Benzbromarone works very well, easily halving serum uric acid level, and works fairly in moderately impaired renal clearance, but is not in guidelines and unavailable in many countries due to 2 major concerns:
1) hepatotoxicity — this is uncommon, and can be mitigated by close monitoring of liver function tests;
2) nephrotoxicity & kidney stones — this is due to its powerful inhibition of urate re-uptake at the kidneys, and can be mitigated by disciplined hydration.
As such, the guidelines call for a UUA to be only an add-on to an XOI should treatment target fail to be reached, in an attempt to limit the amount of uric acid cascading through the renal system and potentially harming it.
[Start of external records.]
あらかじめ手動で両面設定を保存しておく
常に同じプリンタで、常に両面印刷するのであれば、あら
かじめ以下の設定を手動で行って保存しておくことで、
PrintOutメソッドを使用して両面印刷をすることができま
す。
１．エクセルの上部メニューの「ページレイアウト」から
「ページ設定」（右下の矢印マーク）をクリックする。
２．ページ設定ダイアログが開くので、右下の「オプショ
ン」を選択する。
Allopurinol is the cheap and commonplace drug, but has 2 major hurdles:
1) risk of Severe Cutaneous Adverse Reactions (SCAR) including often fatal Stevens-Johnson Syndrome and hepatotoxicity — especially at higher doses, in those with renal impairment, and in carriers of the gene HLA-B5801 (15% of Han Chinese are carriers, it confers a 80-fold risk, but only 2% of carriers develop SCAR on Allopurinol);
2) unwarranted fear of the above limits adequate dosing to achieve treatment target.
The alternative would be the very costly Febuxostat, which is very effective and comes with far lower (but not nil) risk for SCAR.
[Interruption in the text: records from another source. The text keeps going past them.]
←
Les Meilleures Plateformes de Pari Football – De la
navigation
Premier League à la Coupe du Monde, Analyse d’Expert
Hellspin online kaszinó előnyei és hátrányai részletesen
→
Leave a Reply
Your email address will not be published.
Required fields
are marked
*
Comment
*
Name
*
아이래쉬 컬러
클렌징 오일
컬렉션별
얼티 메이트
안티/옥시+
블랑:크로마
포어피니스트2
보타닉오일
The true test of the pudding is what your doctor is eating. I’m on Benzbromarone with Colchicine prophylaxis. I hydrate well. My serum uric acid is on target, in fact, < 4mg%. Regular liver and renal function tests are normal. BP has even come down. And I continue to enjoy my food and beverages unrestrained, just eliminating sugary soft drinks. I’ve no further gout attacks beyond my first.
Gout Drugs Compared Side-by-Side
Comparative efficacy and safety of urate-lowering therapy for the treatment of hyperuricemia: a systematic review and network meta-analysis
I typically start Urate Lowering Therapy (ULT) at the first encounter with a gout patient, and that’s often in the context of an acute arthritis flare.
Widely held concern that this may worsen or perpetuate the flare is unfounded.